The Junghars rode to Lhasa in 1717, where Lajang’s army, headed by a very capable general of whom we will hear more later, held them off for two months. But there was also a propaganda war going on. The Junghars claimed to be bringing the seventh Dalai Lama home; in fact, they had not yet managed to get hold of him, but this rumour was nonetheless enthusiastically spread about by the lamas of the Gelug monasteries. Though the Panchen Lama remained loyal to Lajang, popular support among the monks, and most of the laypeople too, now dwindled to nothing.

With the Junghars now at the walls of Lhasa itself, it was treachery that finally brought about the fall of Lajang. On a dark November night, ladders were dropped down the fortified walls. The Junghars climbed up them and massacred the remaining troops loyal to Lajang. The khan himself fled to the Potala. He was an old man now, overweight and a heavy drinker. His days of heroic deeds in battle were long gone; he knew that the Potala could not hold out against the Junghars, and that if he stayed everyone in the palace would be killed.

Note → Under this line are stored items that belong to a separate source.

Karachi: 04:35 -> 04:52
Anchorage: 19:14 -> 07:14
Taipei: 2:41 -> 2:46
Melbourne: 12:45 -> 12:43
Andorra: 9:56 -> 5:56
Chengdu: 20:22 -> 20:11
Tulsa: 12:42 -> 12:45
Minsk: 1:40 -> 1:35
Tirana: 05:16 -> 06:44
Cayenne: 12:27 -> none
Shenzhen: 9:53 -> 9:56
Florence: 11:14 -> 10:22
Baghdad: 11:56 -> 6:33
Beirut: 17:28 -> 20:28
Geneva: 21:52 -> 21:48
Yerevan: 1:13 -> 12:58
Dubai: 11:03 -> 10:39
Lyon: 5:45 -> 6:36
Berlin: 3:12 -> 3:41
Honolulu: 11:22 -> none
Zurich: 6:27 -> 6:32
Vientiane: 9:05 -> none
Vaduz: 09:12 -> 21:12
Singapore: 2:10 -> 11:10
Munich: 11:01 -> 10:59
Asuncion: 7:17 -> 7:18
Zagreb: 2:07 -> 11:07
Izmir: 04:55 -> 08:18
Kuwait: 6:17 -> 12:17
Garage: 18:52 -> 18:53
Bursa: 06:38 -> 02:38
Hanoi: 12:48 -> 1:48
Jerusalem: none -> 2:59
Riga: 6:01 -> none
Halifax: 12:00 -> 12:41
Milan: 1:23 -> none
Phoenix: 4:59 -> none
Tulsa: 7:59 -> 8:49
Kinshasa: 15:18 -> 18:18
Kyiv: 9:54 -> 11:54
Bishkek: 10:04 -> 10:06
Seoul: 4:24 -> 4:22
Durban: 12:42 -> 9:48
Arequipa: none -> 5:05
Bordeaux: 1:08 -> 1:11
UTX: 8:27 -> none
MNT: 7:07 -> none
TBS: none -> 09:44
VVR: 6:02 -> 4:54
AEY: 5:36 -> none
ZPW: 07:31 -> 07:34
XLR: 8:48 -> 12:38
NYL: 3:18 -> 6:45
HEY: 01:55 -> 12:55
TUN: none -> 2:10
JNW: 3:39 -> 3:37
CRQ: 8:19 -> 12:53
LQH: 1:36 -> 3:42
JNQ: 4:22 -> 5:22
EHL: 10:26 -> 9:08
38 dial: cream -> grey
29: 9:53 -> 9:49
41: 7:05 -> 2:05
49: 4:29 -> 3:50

So Lajang decided to leave the Potala in the dead of night with just three companions; the rest of the inhabitants were to go in a different direction. The Junghars soon discovered his escape and rode after the khan. As he approached a ditch in the road, his horse took fright and fell down, taking its rider with it. Two of the fugitives had matchlock guns which they fired at their pursuers. When their ammunition ran out, they used the guns as clubs as the Junghars descended upon them. Lajang fought with his sword, cutting off the arm of one of his attackers, before he was fatally stabbed and fell down dead.

Now the Junghars had Lhasa in their hands. For the Gelug lamas who had let them in, the result was a bitter disappointment. The seventh Dalai Lama was still in Eastern Tibet, as far away as ever, while the Junghars proved cruel overlords. As Desideri wrote, the Junghars ‘during the whole of 1718 did nothing but practise unheard-of atrocities on the people of the kingdom’. One ugly activity brought to Tibet by the Junghars was religious persecution. Loyal to the Dalai Lama and the Gelug school, they were fiercely hostile to the Nyingma.

Riding without compunction into the precincts of the Nyingma monasteries in Central Tibet, including the great Mindroling to which the fifth Dalai Lama had given so much support, the Junghars cut down the monks. Nyingma abbots, including Lochen Dharmashri of Mindroling, one the greatest scholars of his time, were executed. The Nyingma monasteries, though politically no threat, were attacked for their acceptance of lamas who were not monks and for their use of fierce magical rituals. Statues of Padmasambhava were a particular target. The Junghars even had the temerity to teach virtue to the Gelug school. They formed an inquisition into the great Gelug monasteries, expelling anyone who was not a monk, and any lamas whose behaviour was called into doubt. It soon became clear that these new Mongol rulers were far worse than the last ones. The Junghar occupation of Lhasa had become intolerable for everyone. The Tibetans lacked the fighting power to oust them, but help was on its way.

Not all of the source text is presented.